Немец барабанил пальцами по рулю. Капрал шагнул к водительской дверце, расстегнул кобуру.
— В кузове кто-нибудь есть, господин?
— Деревенская ветчина с Майорки и свежая кровяная колбаса. Хотите посмотреть? — Офицер устало выбрался из кабины в широком кожаном плаще, висевшем на плечах, как накидка, обошел фургон спереди, игнорируя рекрута и пройдя мимо капрала. — Я сильно устал и ужасно опаздываю. Пойдемте со мной, получите верное доказательство, что я — исключение.
Капрал последовал за ним, готовясь к крупной сделке, с отвращением отмечая, что от офицера воняет сортиром. Утренняя звезда всплывала над восточным хребтом, наступал самый темный час ночи. Офицер заговорщицки улыбнулся ему.

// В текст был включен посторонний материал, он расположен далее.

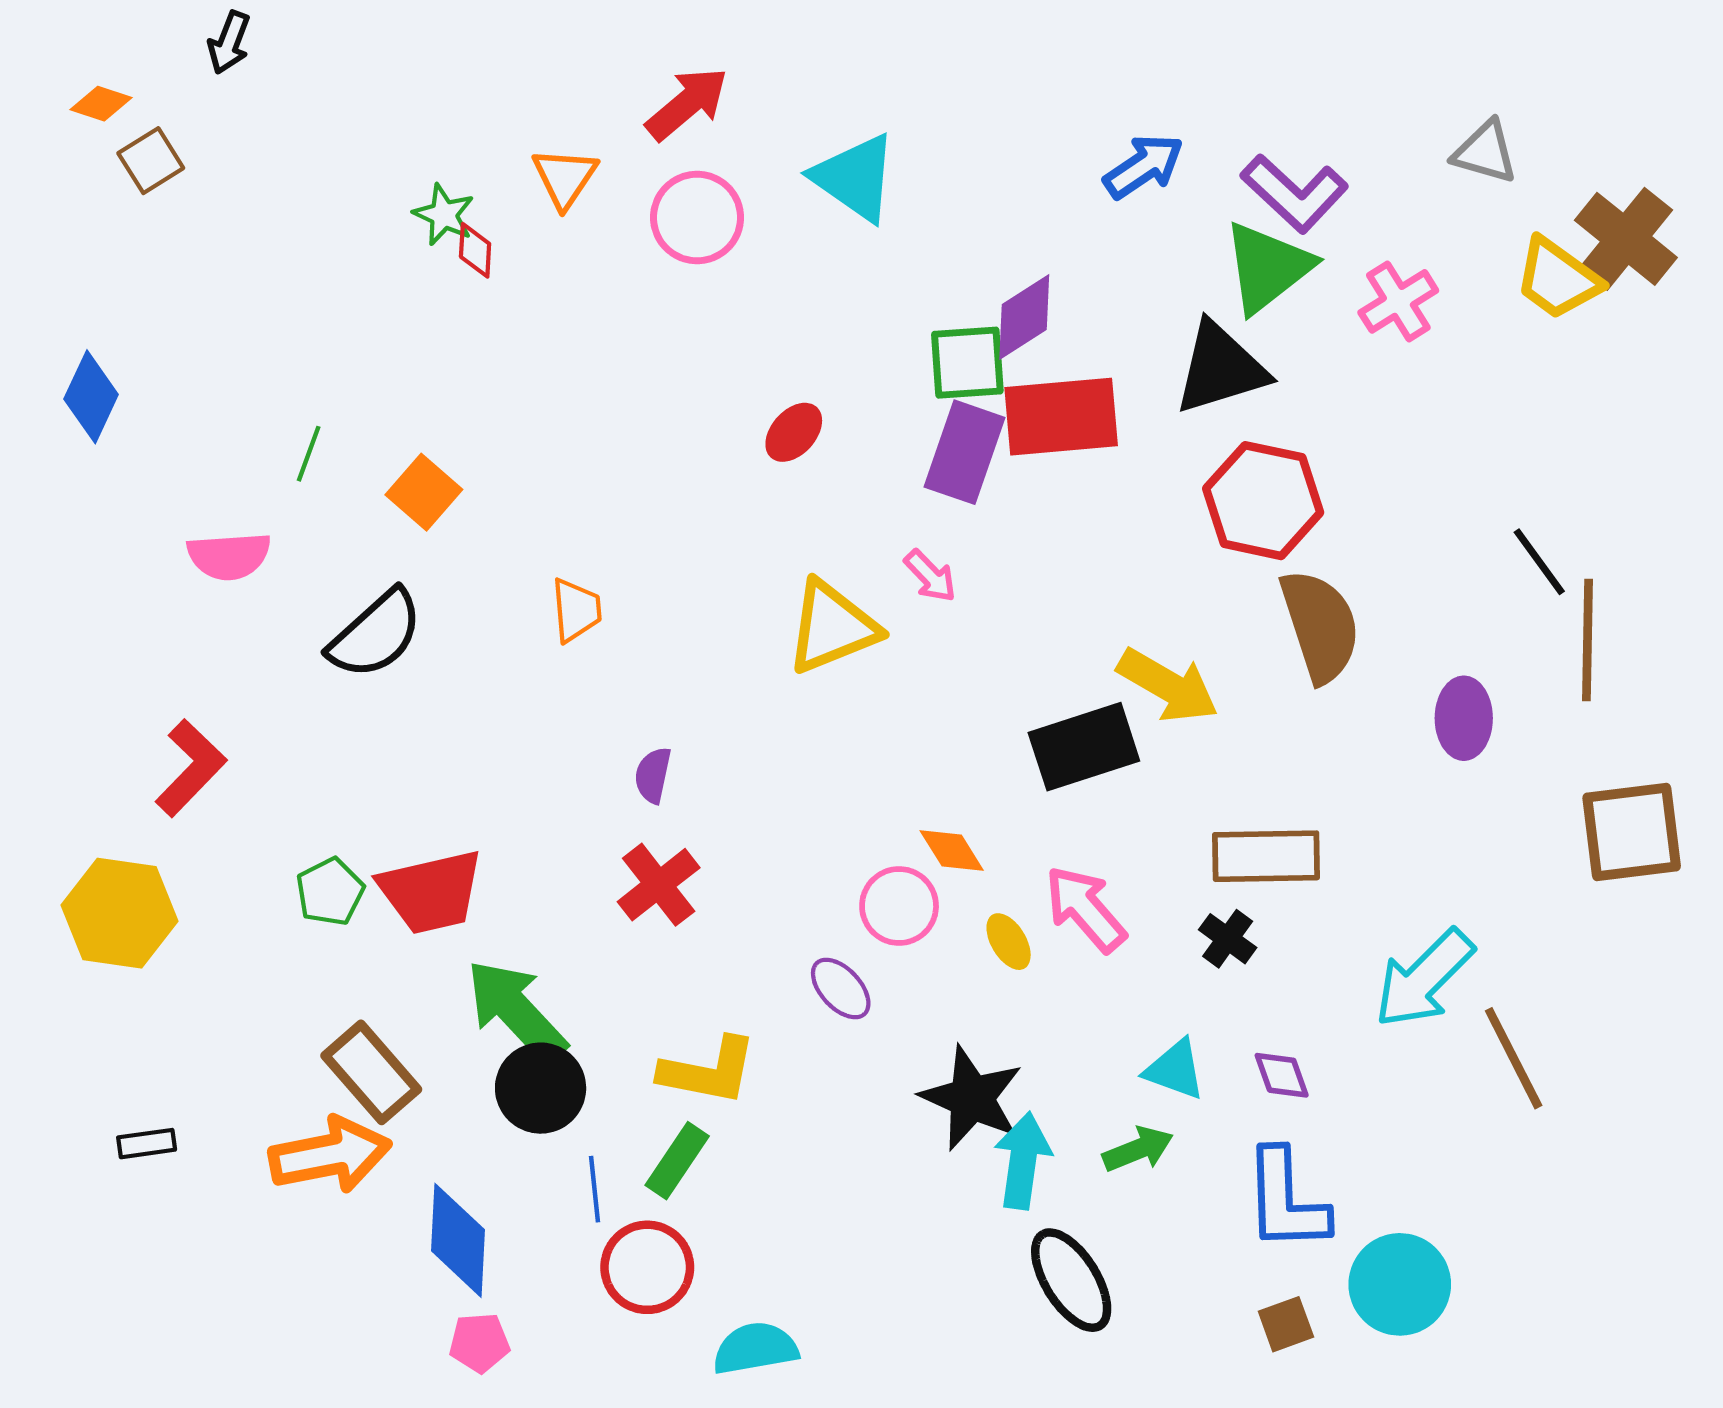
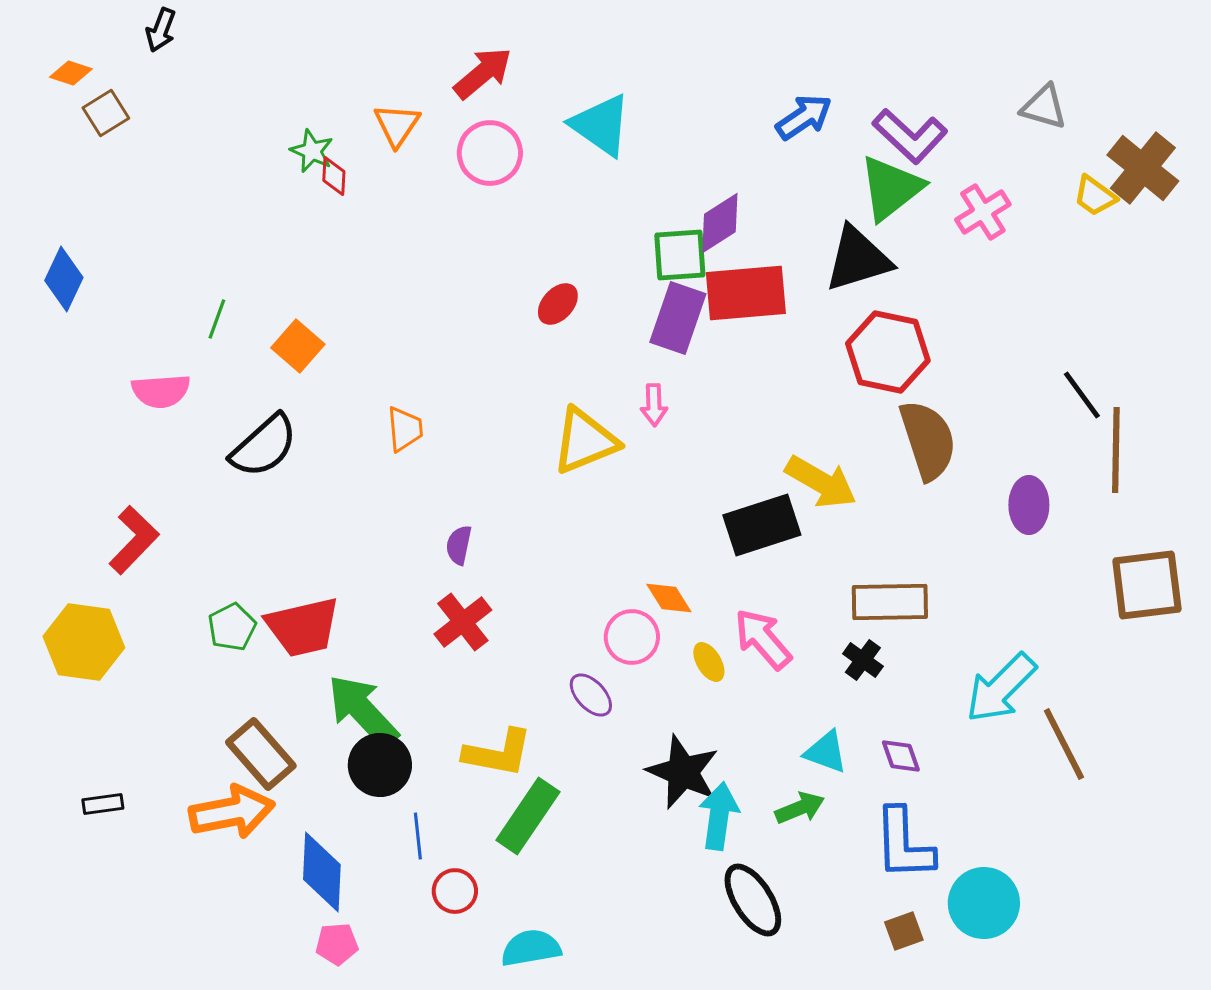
yellow trapezoid: (1558, 279) -> (1095, 196), size x0.7
pink arrow: (930, 576) -> (654, 405), turned 42
green rectangle: (677, 1161) -> (528, 816), moved, size x1.4
red circle: (647, 1267) -> (455, 891), size x0.7

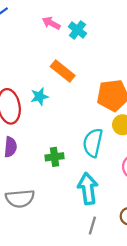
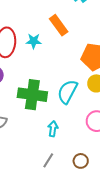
green cross: (54, 157) -> (32, 95), size x1.8
cyan arrow: (88, 189) -> (53, 129), size x0.6

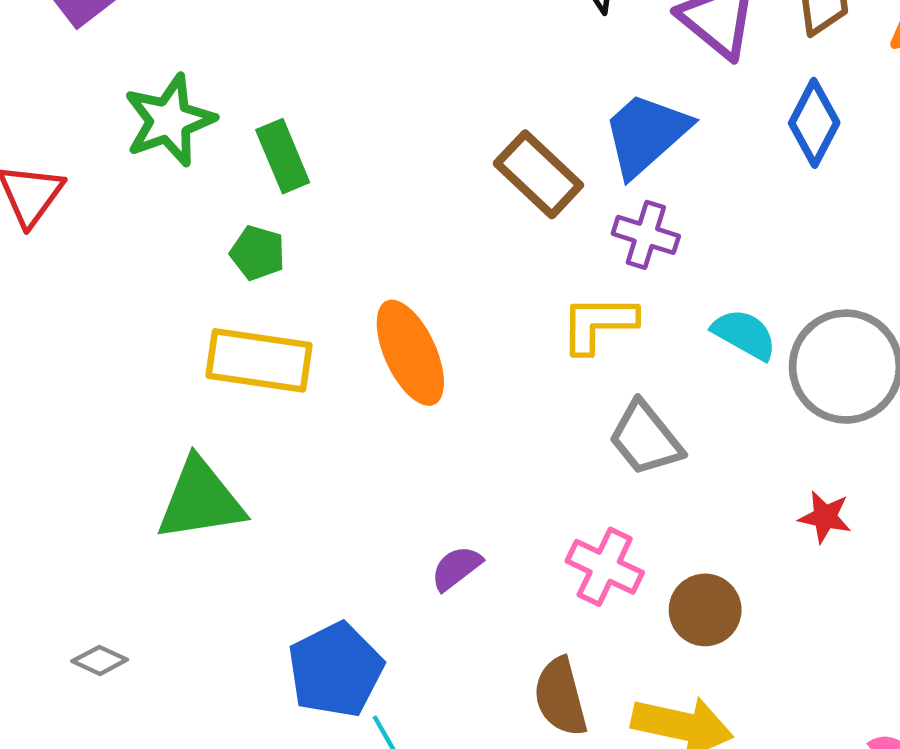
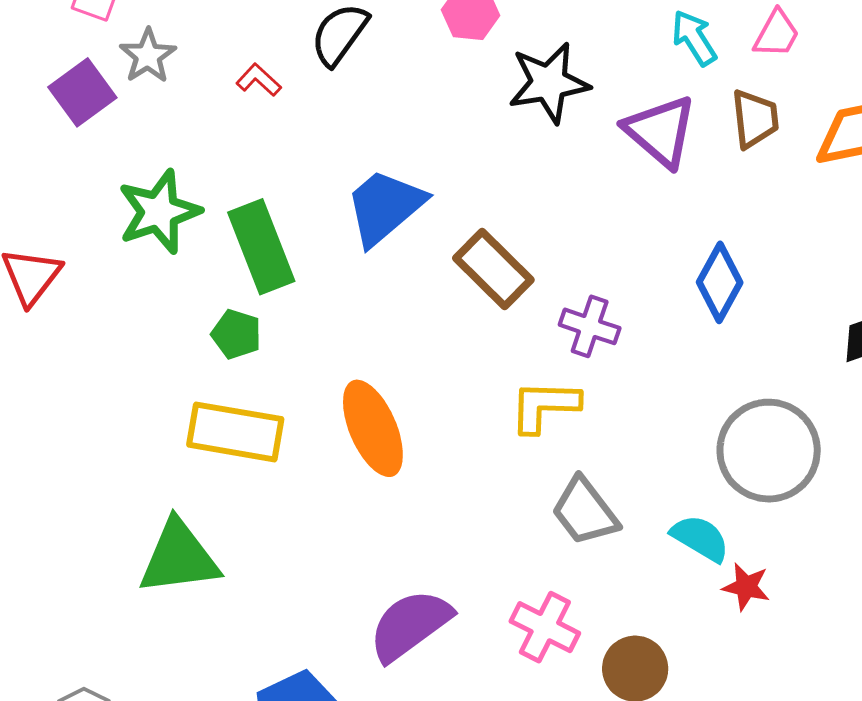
blue diamond: (814, 123) -> (720, 282), moved
blue trapezoid: (646, 134) -> (385, 207), moved
green rectangle: (283, 156) -> (261, 247), size x1.4
cyan semicircle: (744, 334) -> (700, 538), moved
purple semicircle: (456, 568) -> (410, 625), size x1.8

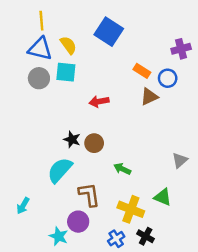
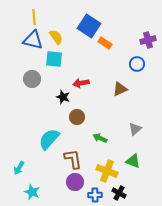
orange rectangle: (142, 71) -> (105, 43), moved
gray circle: (39, 78) -> (32, 79), moved
brown triangle: (149, 97) -> (120, 89), moved
black star: (72, 139) -> (63, 97), moved
gray triangle: (180, 160) -> (135, 129), moved
purple circle: (78, 222) -> (75, 182), moved
cyan star: (59, 236) -> (32, 192), moved
blue cross: (116, 239) -> (95, 195), turned 32

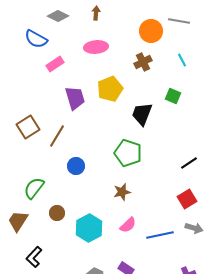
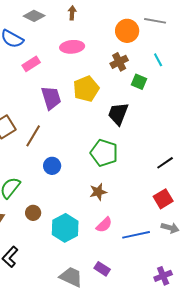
green square: (173, 96) -> (139, 82), moved

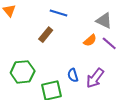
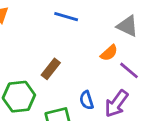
brown rectangle: (46, 35) -> (51, 69), moved
purple line: (109, 43) -> (129, 70), moved

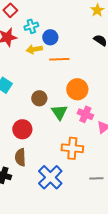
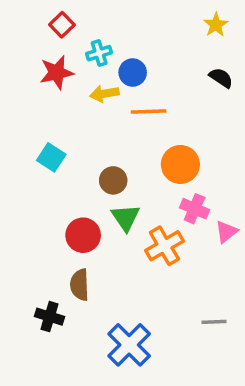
green triangle: (59, 112) -> (126, 218), moved
orange cross: (72, 148) -> (164, 246), moved, turned -35
blue cross: (50, 177) -> (129, 345), moved

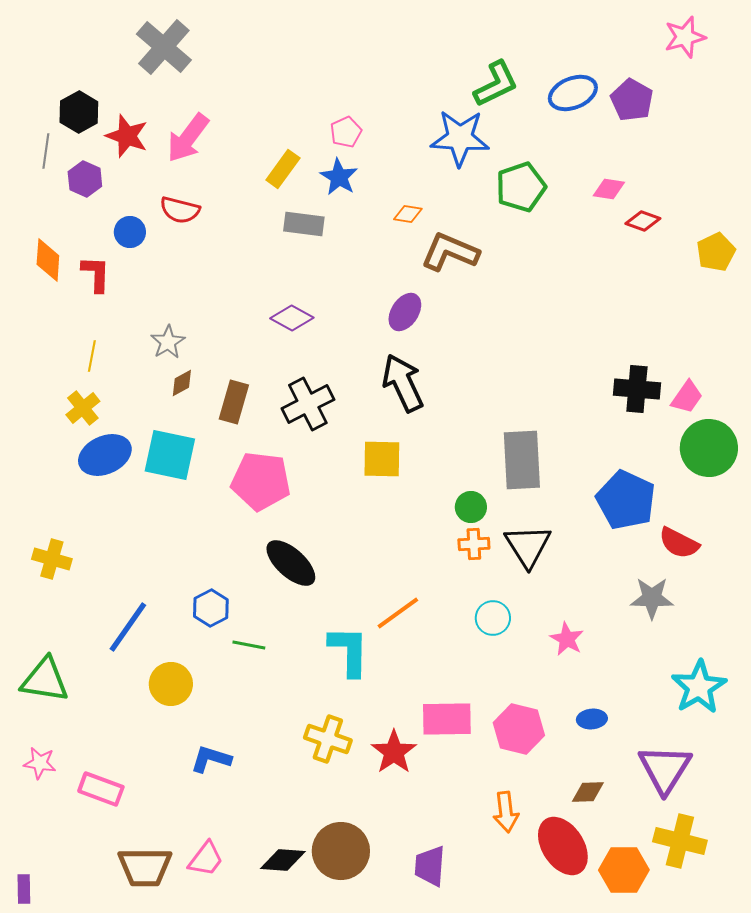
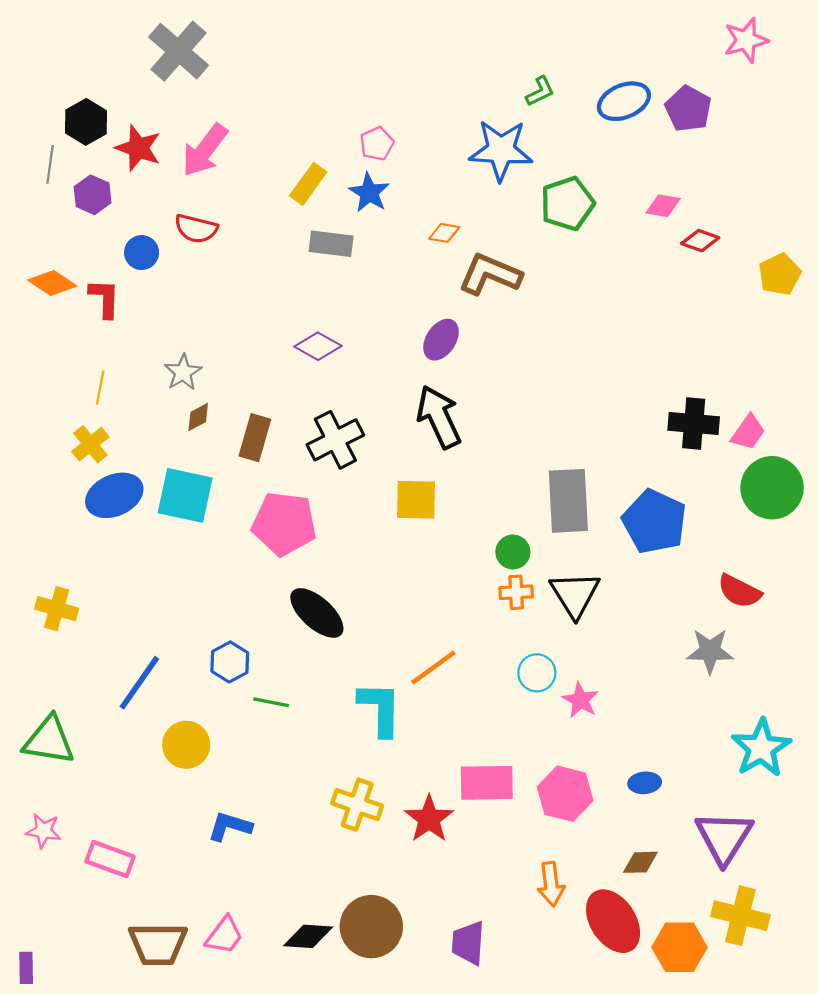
green L-shape: (496, 84) -> (540, 91), size x0.6
orange diamond: (48, 260) -> (52, 283), turned -60
blue pentagon: (626, 500) -> (654, 522), moved
pink star: (567, 639) -> (580, 700), moved

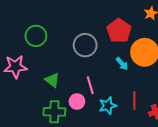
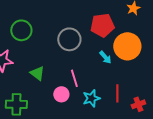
red pentagon: (119, 31) -> (102, 25), turned 30
green cross: (54, 112) -> (16, 104), moved

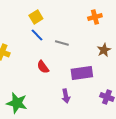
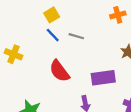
gray line: (62, 43) -> (76, 36), moved
red semicircle: (43, 67) -> (59, 71), size x1.5

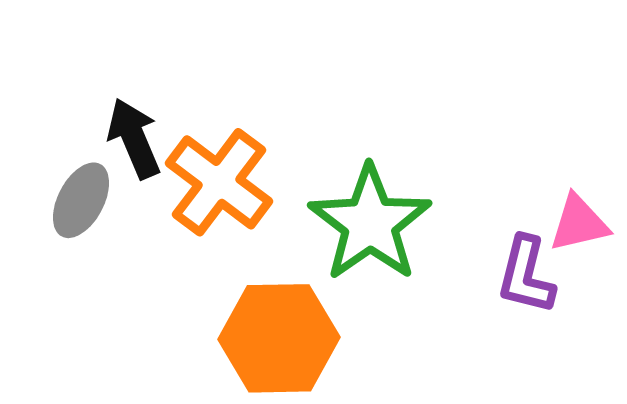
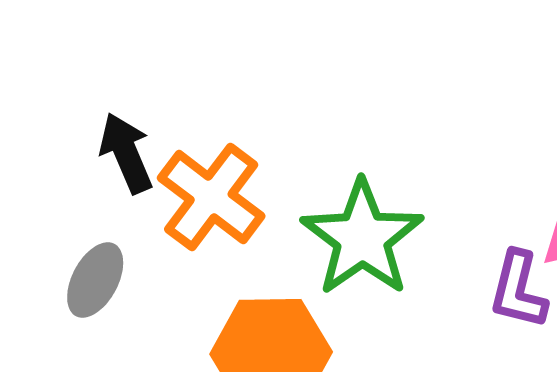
gray ellipse: (81, 200) -> (95, 280), moved

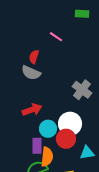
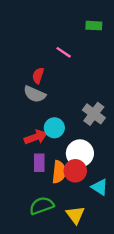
cyan circle: (48, 129) -> (54, 128), moved
purple rectangle: (37, 146) -> (39, 163), moved
cyan triangle: (87, 153) -> (100, 187), turned 42
orange semicircle: (47, 157) -> (59, 172), moved

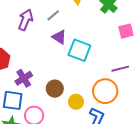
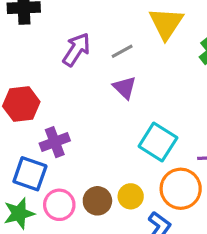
cyan square: (79, 50) -> (158, 142), moved
brown circle: (55, 89) -> (97, 201), moved

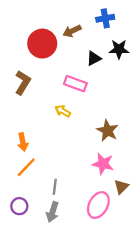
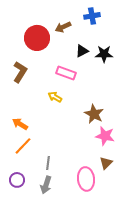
black star: (119, 49) -> (104, 54), moved
orange arrow: (23, 142) -> (20, 124), turned 133
pink star: (103, 164) -> (105, 136), moved
pink ellipse: (98, 205) -> (86, 179), turned -35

— Угощайтесь, — предложил он.
Капрал распахнул дверцы, потянулся внутрь, почуяв запах опилок, пота и чеснока, прежде чем ощутил на собственных губах чью-то грубую руку. Истина промелькнула забытым сном, внезапная уверенность в смерти заставила его охнуть, в то время как грубая рука, пахнувшая засохшей кровью, человеческими экскрементами и кубинским табаком, крепко зажала рот.
— Сколько вас на посту? — шепнул убийца на ухо.
— Пошел к чертовой матери, — буркнул капрал, понимая, что это конец.
Он расслабился под ножом Кобба, распоровшим горло, навалился всем телом на киллера, пока кровь лениво вытекала из тела, отправляя его на смерть с неприятным ощущением, будто он обмочился.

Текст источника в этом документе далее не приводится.